The prospective, multicentre, international AMPLATZER Amulet Observational study, the largest registry of the Amplatzer Amulet LAA occluder, was presented by David Hildick-Smith (Sussex Cardiac Centre, Brighton and Sussex University Hospitals, Brighton, UK).

The registry enrolled 1,073 patients with non-valvular AF (75±8 average age, 35.6% female) between June 2015 and September 2016 at 64 clinical sites in Europe, the Middle East, Asia, Australia and South America. Sixty five per cent of the patients had a CHA2DS2-VASc score ≥4 and 72.5% of patients had prior history of major bleeding. Importantly, Hildick-Smith said, 85% of the patients had contraindication to oral anticoagulation and 9% of the patients had ischaemic stroke despite oral anticoagulation.

The study is designed to assess acute serious adverse events from zero to seven days post-procedure, acute late serious adverse events also from zero to seven days post-procedure and through two years. Report of ischaemic stroke, systemic embolism, cardiovascular death and bleeding events will be assessed through two years. The data presented at TCT included implantation success, complications from the procedure and three-month follow-up in 711 patients.

Hildick-Smith reported that out of the 1,073 patients enrolled, 1,060 patients had device implantation, which gave a technical success rate of 98.8%.

Acute device/procedure related major adverse events within seven days post-procedure occurred in 2.7% of 1,073 patients. Ischaemic stroke occurred in 0.3%, pericardial effusion requiring intervention in 0.5%, embolisation in 0.1%, and bleeding in 0.9%. Hidlick-Smith noted that there were three deaths (0.2%) that occurred within seven days of attempted implant, two of which were adjudicated as procedure or device related, and one as unrelated to the device.

At one- to three- month follow-up, the majority of patients were on antiplatelet therapy only and the CoreLab analysed results of transoesophageal echocardiography (TEE) showed a closure rate of 99% (n=364).

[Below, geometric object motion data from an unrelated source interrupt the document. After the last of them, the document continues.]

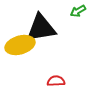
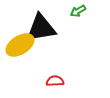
yellow ellipse: rotated 16 degrees counterclockwise
red semicircle: moved 1 px left
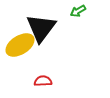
black triangle: rotated 44 degrees counterclockwise
red semicircle: moved 12 px left
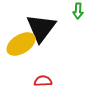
green arrow: rotated 56 degrees counterclockwise
yellow ellipse: moved 1 px right, 1 px up
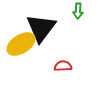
red semicircle: moved 20 px right, 15 px up
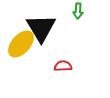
black triangle: rotated 8 degrees counterclockwise
yellow ellipse: rotated 16 degrees counterclockwise
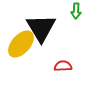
green arrow: moved 2 px left
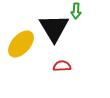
black triangle: moved 13 px right
red semicircle: moved 1 px left
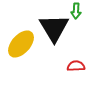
red semicircle: moved 14 px right
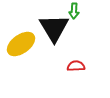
green arrow: moved 2 px left
yellow ellipse: rotated 12 degrees clockwise
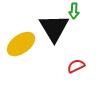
red semicircle: rotated 24 degrees counterclockwise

“These results indicate that the Amplatzer Amulet is safe and associated with low rates of periprocedural and early adverse events, as well as demonstrating high closure rates,” said Hildick-Smith. “In addition, antiplatelet therapy appears to be an effective treatment strategy post-implantation in the short term. Additional long-term data are necessary to confirm these promising early findings.”

The Amplatzer Amulet left atrial appendage occluder is CE mark approved, but remains an investigational device in the USA. In September, St Jude Medical announced the start of the AMPLATZER Amulet LAA Occluder IDE trial, evaluating the safety and effectiveness of the device. The trial will enrol patients at up to 100 sites in the USA and 50 sites internationally.